◆ TASK DETAILS ◆
A word-for-word copy of the data is what's wanted; pictures stay out of it.

◆ EXCERPTED DATA ◆

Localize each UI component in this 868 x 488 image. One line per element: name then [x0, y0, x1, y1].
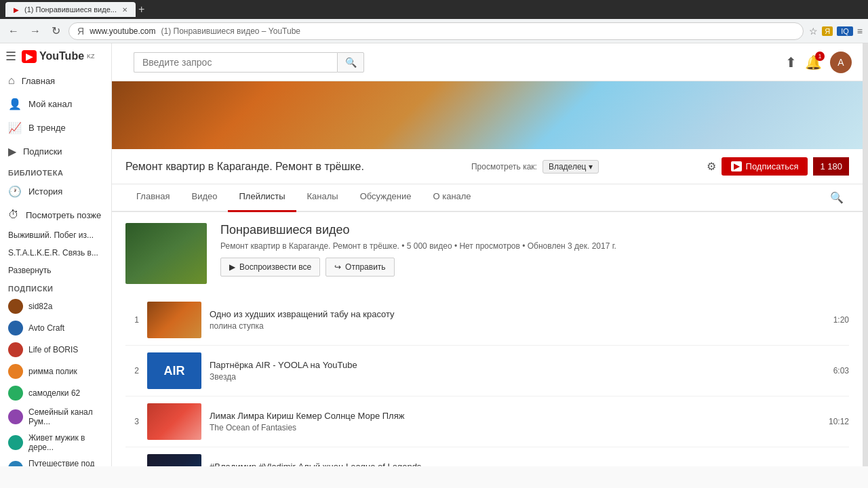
subscriptions-icon: ▶	[8, 145, 16, 158]
subscription-item-semeynyy[interactable]: Семейный канал Рум...	[0, 404, 111, 430]
back-btn[interactable]: ←	[5, 22, 22, 40]
menu-icon[interactable]: ≡	[857, 26, 863, 37]
sub-avatar-samodelki	[8, 386, 23, 401]
search-input[interactable]	[134, 52, 337, 73]
search-button[interactable]: 🔍	[337, 52, 364, 73]
tab-video[interactable]: Видео	[180, 184, 228, 212]
user-avatar[interactable]: А	[830, 52, 852, 73]
playlist-meta: Ремонт квартир в Карагандe. Ремонт в трё…	[220, 241, 849, 251]
subscription-item-sid82a[interactable]: sid82a	[0, 296, 111, 317]
home-icon: ⌂	[8, 75, 15, 87]
notification-bell[interactable]: 🔔 1	[805, 54, 822, 70]
channel-settings-icon[interactable]: ⚙	[707, 160, 716, 173]
sub-avatar-puteshestvie	[8, 461, 23, 466]
video-title-2[interactable]: Партнёрка AIR - YOOLA на YouTube	[210, 360, 825, 370]
playlist-header: Понравившиеся видео Ремонт квартир в Кар…	[112, 212, 863, 295]
video-channel-2[interactable]: Звезда	[210, 372, 825, 382]
share-button[interactable]: ↪ Отправить	[326, 258, 395, 277]
owner-button[interactable]: Владелец ▾	[542, 160, 599, 174]
expand-label: Развернуть	[8, 266, 52, 275]
video-thumbnail-4[interactable]	[147, 454, 201, 466]
video-info-1: Одно из худших извращений табу на красот…	[210, 309, 825, 331]
profile-icon[interactable]: IQ	[837, 26, 853, 36]
sidebar-item-trending[interactable]: 📈 В тренде	[0, 116, 111, 140]
play-icon: ▶	[229, 262, 235, 272]
video-info-2: Партнёрка AIR - YOOLA на YouTube Звезда	[210, 360, 825, 382]
sub-label-semeynyy: Семейный канал Рум...	[28, 407, 103, 426]
yt-header: 🔍 ⬆ 🔔 1 А	[112, 43, 863, 81]
subscriber-count: 1 180	[813, 157, 849, 176]
tab-about[interactable]: О канале	[422, 184, 481, 212]
hamburger-menu[interactable]: ☰	[5, 49, 16, 64]
browser-tab[interactable]: ▶ (1) Понравившиеся виде... ✕	[5, 2, 136, 17]
sidebar-item-stalker[interactable]: S.T.A.L.K.E.R. Связь в...	[0, 244, 111, 262]
sub-label-rimma: римма полик	[28, 367, 77, 376]
subscribe-button[interactable]: ▶ Подписаться	[722, 157, 808, 176]
extensions-icon[interactable]: Я	[822, 26, 833, 36]
tab-discussion[interactable]: Обсуждение	[349, 184, 422, 212]
video-item: 2 AIR Партнёрка AIR - YOOLA на YouTube З…	[125, 346, 849, 396]
scrollbar[interactable]	[863, 43, 868, 466]
sidebar-home-label: Главная	[22, 76, 55, 86]
channel-info: Ремонт квартир в Караганде. Ремонт в трё…	[112, 149, 863, 184]
subscription-item-life-boris[interactable]: Life of BORIS	[0, 339, 111, 361]
video-thumbnail-3[interactable]	[147, 403, 201, 440]
tab-close-btn[interactable]: ✕	[122, 6, 127, 14]
sidebar-item-surviving[interactable]: Выживший. Побег из...	[0, 226, 111, 244]
sub-label-avto-craft: Avto Craft	[28, 323, 64, 333]
upload-icon[interactable]: ⬆	[785, 54, 797, 70]
url-bar[interactable]: Я www.youtube.com (1) Понравившиеся виде…	[68, 22, 804, 40]
new-tab-btn[interactable]: +	[138, 3, 144, 16]
tab-channels[interactable]: Каналы	[296, 184, 349, 212]
owner-dropdown-icon: ▾	[589, 162, 593, 171]
sidebar-item-watch-later[interactable]: ⏱ Посмотреть позже	[0, 203, 111, 226]
url-domain: www.youtube.com	[90, 26, 155, 36]
tab-bar: ▶ (1) Понравившиеся виде... ✕ +	[0, 0, 868, 19]
video-title-1[interactable]: Одно из худших извращений табу на красот…	[210, 309, 825, 319]
notification-count: 1	[815, 52, 825, 61]
stalker-label: S.T.A.L.K.E.R. Связь в...	[8, 248, 98, 258]
yt-icon: ▶	[22, 50, 37, 63]
yt-country: KZ	[87, 53, 95, 60]
video-channel-3[interactable]: The Ocean of Fantasies	[210, 423, 821, 432]
sidebar-item-history[interactable]: 🕐 История	[0, 180, 111, 203]
tab-home[interactable]: Главная	[125, 184, 180, 212]
video-number: 2	[125, 366, 139, 375]
channel-search-icon[interactable]: 🔍	[825, 184, 849, 211]
subscription-item-samodelki[interactable]: самоделки 62	[0, 382, 111, 404]
video-thumbnail-1[interactable]	[147, 302, 201, 338]
sidebar-item-expand[interactable]: Развернуть	[0, 262, 111, 279]
yt-logo-small: ▶	[731, 161, 742, 171]
video-thumbnail-2[interactable]: AIR	[147, 352, 201, 389]
watch-later-icon: ⏱	[8, 209, 19, 221]
playlist-thumbnail	[125, 223, 207, 284]
yandex-icon: Я	[77, 26, 84, 37]
subscription-item-rimma[interactable]: римма полик	[0, 361, 111, 382]
video-channel-1[interactable]: полина ступка	[210, 321, 825, 331]
sub-avatar-semeynyy	[8, 409, 23, 424]
youtube-logo[interactable]: ▶ YouTube KZ	[22, 50, 95, 63]
subscription-item-zhivet[interactable]: Живет мужик в дере...	[0, 430, 111, 455]
video-title-3[interactable]: Лимак Лимра Кириш Кемер Солнце Море Пляж	[210, 411, 821, 421]
subscription-item-avto-craft[interactable]: Avto Craft	[0, 317, 111, 339]
browser-toolbar: ☆ Я IQ ≡	[809, 26, 863, 37]
video-thumb-img-2: AIR	[147, 352, 201, 389]
share-icon: ↪	[334, 262, 341, 272]
yt-header-right: ⬆ 🔔 1 А	[785, 52, 852, 73]
video-item: 3 Лимак Лимра Кириш Кемер Солнце Море Пл…	[125, 396, 849, 447]
sidebar-history-label: История	[28, 186, 62, 197]
sidebar-item-subscriptions[interactable]: ▶ Подписки	[0, 140, 111, 163]
video-duration-1: 1:20	[833, 315, 849, 325]
bookmark-icon[interactable]: ☆	[809, 26, 818, 37]
subscription-item-puteshestvie[interactable]: Путешествие под мы...	[0, 455, 111, 466]
video-number: 3	[125, 417, 139, 426]
video-title-4[interactable]: #Владимир #Vladimir Алый жнец League of …	[210, 462, 821, 466]
sidebar-item-home[interactable]: ⌂ Главная	[0, 69, 111, 92]
sub-avatar-zhivet	[8, 435, 23, 450]
play-all-button[interactable]: ▶ Воспроизвести все	[220, 258, 320, 277]
forward-btn[interactable]: →	[27, 22, 43, 40]
sub-label-zhivet: Живет мужик в дере...	[28, 433, 103, 452]
tab-playlists[interactable]: Плейлисты	[228, 184, 296, 212]
sidebar-item-my-channel[interactable]: 👤 Мой канал	[0, 92, 111, 116]
refresh-btn[interactable]: ↻	[49, 22, 63, 40]
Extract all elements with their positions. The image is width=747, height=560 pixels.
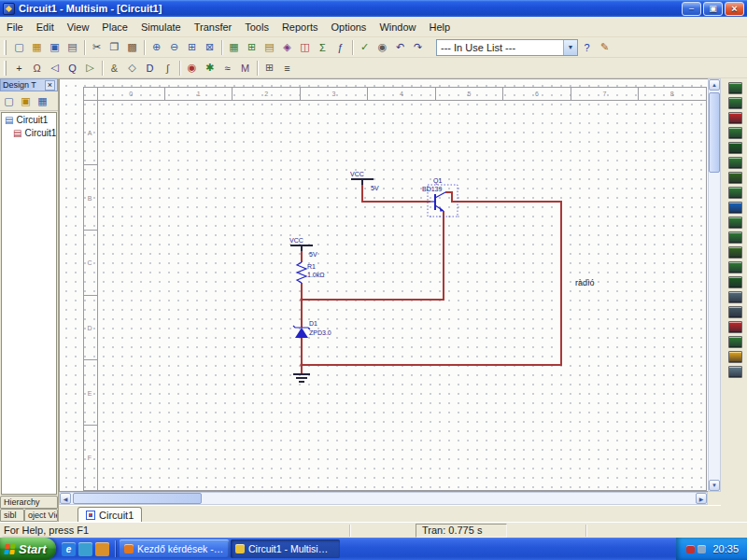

◆ ANSWER SECTION ◆
Localize each UI component in this 868 x 488 image. One line per element: name then [x0, y0, x1, y1].
subscriptions-icon: ▶	[8, 145, 16, 158]
subscription-item-semeynyy[interactable]: Семейный канал Рум...	[0, 404, 111, 430]
back-btn[interactable]: ←	[5, 22, 22, 40]
menu-icon[interactable]: ≡	[857, 26, 863, 37]
sub-avatar-samodelki	[8, 386, 23, 401]
search-input[interactable]	[134, 52, 337, 73]
search-button[interactable]: 🔍	[337, 52, 364, 73]
tab-video[interactable]: Видео	[180, 184, 228, 212]
user-avatar[interactable]: А	[830, 52, 852, 73]
playlist-meta: Ремонт квартир в Карагандe. Ремонт в трё…	[220, 241, 849, 251]
subscription-item-sid82a[interactable]: sid82a	[0, 296, 111, 317]
home-icon: ⌂	[8, 75, 15, 87]
notification-bell[interactable]: 🔔 1	[805, 54, 822, 70]
channel-settings-icon[interactable]: ⚙	[707, 160, 716, 173]
sub-avatar-puteshestvie	[8, 461, 23, 466]
video-title-2[interactable]: Партнёрка AIR - YOOLA на YouTube	[210, 360, 825, 370]
playlist-header: Понравившиеся видео Ремонт квартир в Кар…	[112, 212, 863, 295]
video-channel-2[interactable]: Звезда	[210, 372, 825, 382]
share-button[interactable]: ↪ Отправить	[326, 258, 395, 277]
owner-button[interactable]: Владелец ▾	[542, 160, 599, 174]
expand-label: Развернуть	[8, 266, 52, 275]
video-thumbnail-4[interactable]	[147, 454, 201, 466]
video-info-1: Одно из худших извращений табу на красот…	[210, 309, 825, 331]
profile-icon[interactable]: IQ	[837, 26, 853, 36]
sidebar-item-trending[interactable]: 📈 В тренде	[0, 116, 111, 140]
play-icon: ▶	[229, 262, 235, 272]
video-info-2: Партнёрка AIR - YOOLA на YouTube Звезда	[210, 360, 825, 382]
sub-label-semeynyy: Семейный канал Рум...	[28, 407, 103, 426]
yt-header: 🔍 ⬆ 🔔 1 А	[112, 43, 863, 81]
subscriber-count: 1 180	[813, 157, 849, 176]
tab-about[interactable]: О канале	[422, 184, 481, 212]
hamburger-menu[interactable]: ☰	[5, 49, 16, 64]
browser-tab[interactable]: ▶ (1) Понравившиеся виде... ✕	[5, 2, 136, 17]
sidebar-item-stalker[interactable]: S.T.A.L.K.E.R. Связь в...	[0, 244, 111, 262]
sub-label-rimma: римма полик	[28, 367, 77, 376]
subscribe-button[interactable]: ▶ Подписаться	[722, 157, 808, 176]
extensions-icon[interactable]: Я	[822, 26, 833, 36]
tab-discussion[interactable]: Обсуждение	[349, 184, 422, 212]
video-item: 2 AIR Партнёрка AIR - YOOLA на YouTube З…	[125, 346, 849, 396]
scrollbar[interactable]	[863, 43, 868, 466]
sidebar-home-label: Главная	[22, 76, 55, 86]
channel-info: Ремонт квартир в Караганде. Ремонт в трё…	[112, 149, 863, 184]
subscription-item-life-boris[interactable]: Life of BORIS	[0, 339, 111, 361]
video-thumbnail-3[interactable]	[147, 403, 201, 440]
tab-close-btn[interactable]: ✕	[122, 6, 127, 14]
sidebar-item-surviving[interactable]: Выживший. Побег из...	[0, 226, 111, 244]
sub-label-avto-craft: Avto Craft	[28, 323, 64, 333]
upload-icon[interactable]: ⬆	[785, 54, 797, 70]
url-bar[interactable]: Я www.youtube.com (1) Понравившиеся виде…	[68, 22, 804, 40]
new-tab-btn[interactable]: +	[138, 3, 144, 16]
tab-channels[interactable]: Каналы	[296, 184, 349, 212]
owner-dropdown-icon: ▾	[589, 162, 593, 171]
sidebar-item-watch-later[interactable]: ⏱ Посмотреть позже	[0, 203, 111, 226]
url-domain: www.youtube.com	[90, 26, 155, 36]
tab-bar: ▶ (1) Понравившиеся виде... ✕ +	[0, 0, 868, 19]
video-title-1[interactable]: Одно из худших извращений табу на красот…	[210, 309, 825, 319]
notification-count: 1	[815, 52, 825, 61]
stalker-label: S.T.A.L.K.E.R. Связь в...	[8, 248, 98, 258]
yt-icon: ▶	[22, 50, 37, 63]
yt-country: KZ	[87, 53, 95, 60]
video-channel-3[interactable]: The Ocean of Fantasies	[210, 423, 821, 432]
sidebar-item-history[interactable]: 🕐 История	[0, 180, 111, 203]
tab-home[interactable]: Главная	[125, 184, 180, 212]
video-number: 2	[125, 366, 139, 375]
channel-search-icon[interactable]: 🔍	[825, 184, 849, 211]
subscription-item-samodelki[interactable]: самоделки 62	[0, 382, 111, 404]
video-thumbnail-1[interactable]	[147, 302, 201, 338]
sidebar-item-expand[interactable]: Развернуть	[0, 262, 111, 279]
yt-logo-small: ▶	[731, 161, 742, 171]
video-thumbnail-2[interactable]: AIR	[147, 352, 201, 389]
watch-later-icon: ⏱	[8, 209, 19, 221]
playlist-thumbnail	[125, 223, 207, 284]
yandex-icon: Я	[77, 26, 84, 37]
subscription-item-rimma[interactable]: римма полик	[0, 361, 111, 382]
video-channel-1[interactable]: полина ступка	[210, 321, 825, 331]
sub-avatar-semeynyy	[8, 409, 23, 424]
youtube-logo[interactable]: ▶ YouTube KZ	[22, 50, 95, 63]
subscription-item-zhivet[interactable]: Живет мужик в дере...	[0, 430, 111, 455]
video-title-3[interactable]: Лимак Лимра Кириш Кемер Солнце Море Пляж	[210, 411, 821, 421]
subscription-item-avto-craft[interactable]: Avto Craft	[0, 317, 111, 339]
browser-toolbar: ☆ Я IQ ≡	[809, 26, 863, 37]
video-thumb-img-2: AIR	[147, 352, 201, 389]
share-icon: ↪	[334, 262, 341, 272]
yt-header-right: ⬆ 🔔 1 А	[785, 52, 852, 73]
video-item: 3 Лимак Лимра Кириш Кемер Солнце Море Пл…	[125, 396, 849, 447]
sidebar-history-label: История	[28, 186, 62, 197]
sidebar-item-subscriptions[interactable]: ▶ Подписки	[0, 140, 111, 163]
video-duration-1: 1:20	[833, 315, 849, 325]
bookmark-icon[interactable]: ☆	[809, 26, 818, 37]
subscription-item-puteshestvie[interactable]: Путешествие под мы...	[0, 455, 111, 466]
video-number: 3	[125, 417, 139, 426]
video-title-4[interactable]: #Владимир #Vladimir Алый жнец League of …	[210, 462, 821, 466]
sidebar-item-home[interactable]: ⌂ Главная	[0, 69, 111, 92]
sub-avatar-zhivet	[8, 435, 23, 450]
play-all-button[interactable]: ▶ Воспроизвести все	[220, 258, 320, 277]
forward-btn[interactable]: →	[27, 22, 43, 40]
sub-label-zhivet: Живет мужик в дере...	[28, 433, 103, 452]
tab-playlists[interactable]: Плейлисты	[228, 184, 296, 212]
sidebar-item-my-channel[interactable]: 👤 Мой канал	[0, 92, 111, 116]
refresh-btn[interactable]: ↻	[49, 22, 63, 40]
Extract all elements with their positions. The image is width=747, height=560 pixels.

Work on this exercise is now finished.